[Brief]
Output the records below verbatim, minus the pictures.

[Data under study]
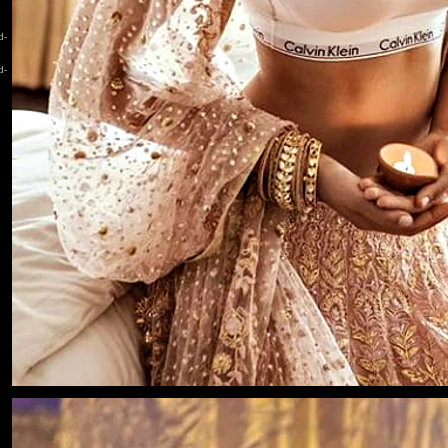
d-
d-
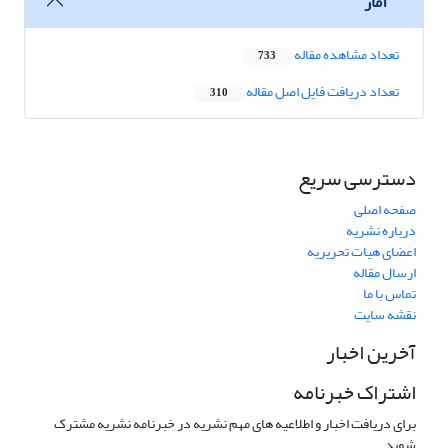
آمار
تعداد مشاهده مقاله
733
تعداد دریافت فایل اصل مقاله
310
دسترسی سریع
صفحه اصلی
درباره نشریه
اعضای هیات تحریریه
ارسال مقاله
تماس با ما
نقشه سایت
آخرین اخبار
اشتراک خبرنامه
برای دریافت اخبار و اطلاعیه های مهم نشریه در خبرنامه نشریه مشترک
شوید.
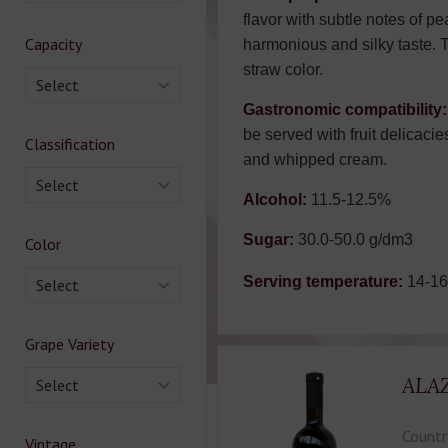
flavor with subtle notes of pe
Capacity
harmonious and silky taste. 
straw color.
Select
Gastronomic compatibility:
be served with fruit delicacie
Classification
and whipped cream.
Select
Alcohol:
11.5-12.5%
Sugar:
30.0-50.0 g/dm3
Color
Serving temperature:
14-1
Select
Grape Variety
ALA
Select
Countr
Vintage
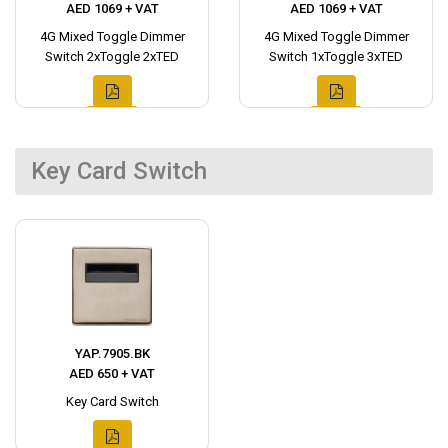
AED 1069 + VAT
AED 1069 + VAT
4G Mixed Toggle Dimmer
4G Mixed Toggle Dimmer
Switch 2xToggle 2xTED
Switch 1xToggle 3xTED
Key Card Switch
YAP.7905.BK
AED 650 + VAT
Key Card Switch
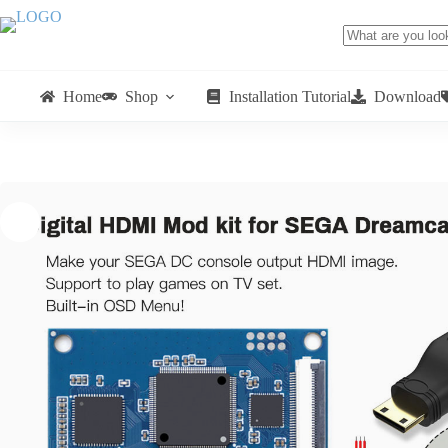
Home
Shop
Installation Tutorial
Download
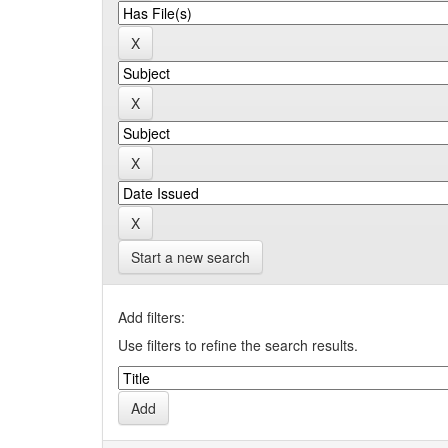
Start a new search
Add filters:
Use filters to refine the search results.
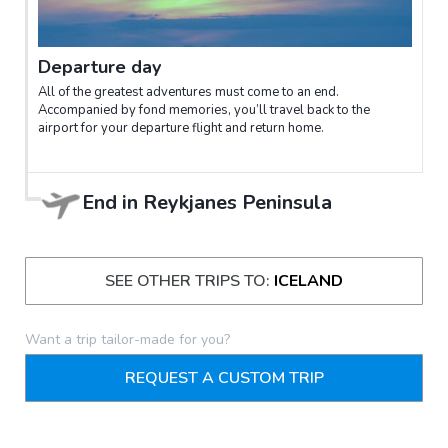
Departure day
All of the greatest adventures must come to an end.
Accompanied by fond memories, you’ll travel back to the
airport for your departure flight and return home.
End in
Reykjanes Peninsula
SEE OTHER TRIPS TO:
ICELAND
Want a trip tailor-made for you?
REQUEST A CUSTOM TRIP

[Your response]
d-
d-
آمار
تعداد مشاهده مقاله
733
تعداد دریافت فایل اصل مقاله
310
دسترسی سریع
صفحه اصلی
درباره نشریه
اعضای هیات تحریریه
ارسال مقاله
تماس با ما
نقشه سایت
آخرین اخبار
اشتراک خبرنامه
برای دریافت اخبار و اطلاعیه های مهم نشریه در خبرنامه نشریه مشترک
شوید.
flavor with subtle notes of pe
Capacity
harmonious and silky taste. 
straw color.
Select
Gastronomic compatibility:
be served with fruit delicacie
Classification
and whipped cream.
Select
Alcohol:
11.5-12.5%
Sugar:
30.0-50.0 g/dm3
Color
Serving temperature:
14-1
Select
Grape Variety
ALA
Select
Countr
Vintage
AED 1069 + VAT
AED 1069 + VAT
4G Mixed Toggle Dimmer
4G Mixed Toggle Dimmer
Switch 2xToggle 2xTED
Switch 1xToggle 3xTED
Key Card Switch
YAP.7905.BK
AED 650 + VAT
Key Card Switch
Home
Shop
Installation Tutorial
Download
Start a new search
Add filters:
Use filters to refine the search results.
Departure day
All of the greatest adventures must come to an end.
Accompanied by fond memories, you’ll travel back to the
airport for your departure flight and return home.
End in
Reykjanes Peninsula
SEE OTHER TRIPS TO:
ICELAND
Want a trip tailor-made for you?
REQUEST A CUSTOM TRIP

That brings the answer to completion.